送信機には Bit Generation サブシステム、QPSK Modulator ブロック、Raised Cosine Transmit Filter ブロックが含まれます。次の図に示すように、Bit Generation サブシステムは MATLAB ワークスペース変数をフレームのペイロードとして使用します。各フレームには、'Hello world ###' という 100 個のメッセージと 1 つのヘッダーが含まれます。最初の 26 ビットはヘッダー ビットであり、13 ビットのバーカー符号を 2 倍にオーバーサンプリングしたものです。バーカー符号は、後に受信機モデルの Data Decoding サブシステムで使用する QPSK シンボルを正確に 13 個生成するため 2 倍にオーバーサンプリングされています。残りのビットがペイロードです。ペイロードは 'Hello world ###' (### は '000'、'001'、'002'、...、'099' のシーケンスの繰り返し) の ASCII 表現に対応します。ペイロードは受信機モデルのタイミング再生処理のために 0 と 1 をバランス良く配分するためスクランブルされています。スクランブルされたビットは QPSK Modulator (グレイ マッピングを伴う) によって変調されます。変調されたシンボルは Raised Cosine Transmit Filter (ロールオフ係数が 0.5) によって 2 倍にアップサンプリングされます。Raised Cosine Filter の出力レートは、シンボル レートを 200k シンボル毎秒とした 400k サンプル/秒に設定されています。送信機モデルと受信機モデルのシンボル レートをそれぞれ一致させてください。
例の実行
モデルを実行する前に、2 つの ADALM-PLUTO 無線機をコンピューターに接続します。ADALM-PLUTO Radio Transmitter ブロックの [中心周波数] パラメーターを設定し、モデルを実行します。送信された信号を受信するには、QPSK Receiver with ADALM-PLUTO Radio モデルを実行します。リアルタイム プロセスを確実に実行するために、2 つの MATLAB® セッションを初期化することを推奨します。
例の検証
ADALM-PLUTO 無線機間のハードウェアの違いにより、送信機ハードウェアと受信機ハードウェアの間に周波数オフセットが存在する可能性があります。

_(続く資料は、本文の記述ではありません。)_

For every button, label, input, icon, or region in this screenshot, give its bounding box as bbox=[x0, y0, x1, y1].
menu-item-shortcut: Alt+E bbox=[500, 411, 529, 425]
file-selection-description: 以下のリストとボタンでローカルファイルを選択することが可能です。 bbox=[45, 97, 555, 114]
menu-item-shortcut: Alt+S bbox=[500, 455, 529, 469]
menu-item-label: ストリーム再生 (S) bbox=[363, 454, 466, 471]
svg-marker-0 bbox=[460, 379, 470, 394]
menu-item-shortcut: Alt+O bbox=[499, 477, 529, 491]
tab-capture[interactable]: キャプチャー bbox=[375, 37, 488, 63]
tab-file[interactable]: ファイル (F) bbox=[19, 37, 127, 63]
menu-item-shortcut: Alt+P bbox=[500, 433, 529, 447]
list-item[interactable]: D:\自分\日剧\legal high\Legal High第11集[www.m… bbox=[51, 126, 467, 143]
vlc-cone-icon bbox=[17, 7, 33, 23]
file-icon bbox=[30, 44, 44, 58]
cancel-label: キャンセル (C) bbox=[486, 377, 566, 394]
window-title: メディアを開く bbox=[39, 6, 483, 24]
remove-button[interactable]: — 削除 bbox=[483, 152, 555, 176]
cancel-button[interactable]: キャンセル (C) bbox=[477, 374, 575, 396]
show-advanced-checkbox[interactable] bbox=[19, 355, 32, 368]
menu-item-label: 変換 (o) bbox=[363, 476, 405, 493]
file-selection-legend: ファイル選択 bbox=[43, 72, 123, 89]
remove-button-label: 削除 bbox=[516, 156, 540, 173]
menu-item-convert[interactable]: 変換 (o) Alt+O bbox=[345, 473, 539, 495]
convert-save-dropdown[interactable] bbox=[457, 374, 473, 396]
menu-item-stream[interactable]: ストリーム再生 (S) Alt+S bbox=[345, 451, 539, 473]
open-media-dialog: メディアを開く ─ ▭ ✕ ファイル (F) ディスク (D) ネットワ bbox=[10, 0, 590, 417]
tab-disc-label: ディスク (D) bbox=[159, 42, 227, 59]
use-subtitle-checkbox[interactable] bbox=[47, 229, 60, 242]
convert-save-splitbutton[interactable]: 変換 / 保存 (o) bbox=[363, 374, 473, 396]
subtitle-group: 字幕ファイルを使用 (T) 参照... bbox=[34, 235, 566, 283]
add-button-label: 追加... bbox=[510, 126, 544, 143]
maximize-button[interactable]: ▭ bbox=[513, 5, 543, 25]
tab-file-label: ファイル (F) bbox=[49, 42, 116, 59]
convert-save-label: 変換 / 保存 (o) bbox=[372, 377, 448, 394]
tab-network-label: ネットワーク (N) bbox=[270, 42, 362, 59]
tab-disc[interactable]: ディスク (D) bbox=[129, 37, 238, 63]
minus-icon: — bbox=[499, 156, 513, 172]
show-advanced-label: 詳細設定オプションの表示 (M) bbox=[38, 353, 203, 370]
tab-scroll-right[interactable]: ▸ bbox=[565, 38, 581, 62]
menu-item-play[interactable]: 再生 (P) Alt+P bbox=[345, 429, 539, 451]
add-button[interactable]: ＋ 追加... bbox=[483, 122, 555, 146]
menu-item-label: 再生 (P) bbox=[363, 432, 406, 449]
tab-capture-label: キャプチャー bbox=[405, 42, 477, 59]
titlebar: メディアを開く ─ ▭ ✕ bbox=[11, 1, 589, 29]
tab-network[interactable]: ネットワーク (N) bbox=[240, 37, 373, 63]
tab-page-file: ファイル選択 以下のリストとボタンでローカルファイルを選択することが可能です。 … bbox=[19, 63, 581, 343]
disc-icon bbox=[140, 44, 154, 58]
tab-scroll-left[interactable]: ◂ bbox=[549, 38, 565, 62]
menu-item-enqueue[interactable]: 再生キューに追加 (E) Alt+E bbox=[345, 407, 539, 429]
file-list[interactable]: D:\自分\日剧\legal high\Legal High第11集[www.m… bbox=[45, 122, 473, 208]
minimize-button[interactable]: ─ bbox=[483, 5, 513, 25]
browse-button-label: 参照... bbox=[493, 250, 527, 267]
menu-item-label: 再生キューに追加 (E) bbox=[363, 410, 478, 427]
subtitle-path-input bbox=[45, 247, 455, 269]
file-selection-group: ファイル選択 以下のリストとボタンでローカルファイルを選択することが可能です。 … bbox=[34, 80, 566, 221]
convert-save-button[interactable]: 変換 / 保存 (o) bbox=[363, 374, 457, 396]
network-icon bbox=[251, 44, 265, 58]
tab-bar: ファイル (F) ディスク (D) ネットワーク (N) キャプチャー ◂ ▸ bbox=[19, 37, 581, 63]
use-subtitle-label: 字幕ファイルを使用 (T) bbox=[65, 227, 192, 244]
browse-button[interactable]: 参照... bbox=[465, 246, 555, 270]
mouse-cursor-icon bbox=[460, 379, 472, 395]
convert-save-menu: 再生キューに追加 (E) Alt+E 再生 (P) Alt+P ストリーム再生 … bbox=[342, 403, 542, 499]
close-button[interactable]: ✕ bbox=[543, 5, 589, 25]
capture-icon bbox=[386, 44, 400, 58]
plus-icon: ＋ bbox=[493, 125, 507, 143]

その場合は、対応する送信機と受信機の周波数オフセット キャリブレーション モデルを使用して手動周波数キャリブレーションを実行し、結果の動作を調べます。
メッセージが受信機モデルによって適切に復号化されない場合は、このモデルの ADALM-PLUTO Radio Transmitter ブロックのソース信号のゲインと、受信機モデルの ADALM-PLUTO Radio Receiver ブロックのゲインを変更できます。